◆ EXERCISE GOAL:
Copy, from the material below, each line that contains the word "Accessories".

##########

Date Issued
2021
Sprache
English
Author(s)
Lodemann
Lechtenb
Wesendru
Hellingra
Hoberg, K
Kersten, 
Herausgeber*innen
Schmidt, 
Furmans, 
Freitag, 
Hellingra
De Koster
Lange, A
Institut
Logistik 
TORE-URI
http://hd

##########

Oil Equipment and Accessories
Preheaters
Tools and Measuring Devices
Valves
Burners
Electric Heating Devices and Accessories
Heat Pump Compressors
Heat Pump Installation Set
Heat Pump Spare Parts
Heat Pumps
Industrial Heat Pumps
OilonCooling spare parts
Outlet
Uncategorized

##########

◆ TASK ANSWER:
Oil Equipment and Accessories
Electric Heating Devices and Accessories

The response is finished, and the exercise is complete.